Verzögerung um ein halbes Jahr

Architekt Albert rechnet mit einer Verzögerung des Anbaus von mindestens einem halben Jahr, die Ausschreibungen könnten dann erst nach dem Mai beginnen. Mit einer Bauzeit von einem Jahr wird gerechnet, das Jugendamt hat den Bedarf von 36 Krippenplätzen und 70 Kindergartenplätzen anerkannt. Momentan sind die Krippenkinder in den Regelkindergarten mit 80 Plätzen integriert. "Die Gemeinde wächst und wir können die Kinder nicht alle unterbringen", sagt der Bürgermeister. In Zukunft werden noch mehr junge Familien Betreuungsansprüche haben, auch im Hort, denn die Bauplätze in Eichenhausen sind alle verkauft und in Wülfershausen sind im Baugebiet "Am Kindergarten" von 20 Plätzen noch sechs frei, die anderen sind verkauft oder reserviert.
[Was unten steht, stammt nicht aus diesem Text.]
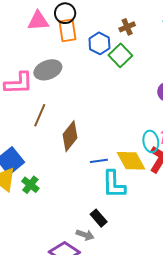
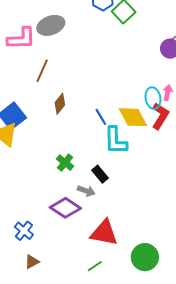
brown diamond: (70, 136) -> (60, 104), moved, size x0.7
blue line: (99, 161) -> (101, 117), turned 66
green cross: (30, 185) -> (65, 163), moved

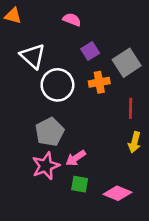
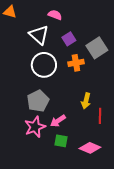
white triangle: (33, 56) -> (39, 35), moved
red line: (131, 108) -> (100, 116), moved
yellow arrow: (135, 142) -> (86, 101), moved

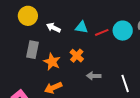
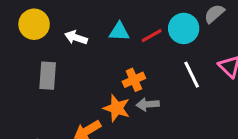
orange cross: (77, 56) -> (134, 80), moved, turned 32
orange star: (52, 62) -> (117, 108), moved
white line: (125, 83) -> (192, 75), moved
In der letzten Gemeinderatssitzung hatte der Bürgermeister mitgeteilt, dass die Regierung von Unterfranken dem Antrag auf vorzeitigen Maßnahmebeginn für den Anbau stattgegeben hat. Die Regierung von Unterfranken erkennt somit die Dringlichkeit der Maßnahme an. Die Planer rechnen mit 85 Prozent Förderung, die Grobschätzung ergab eine Gesamtinvestition von rund zwei Millionen Euro.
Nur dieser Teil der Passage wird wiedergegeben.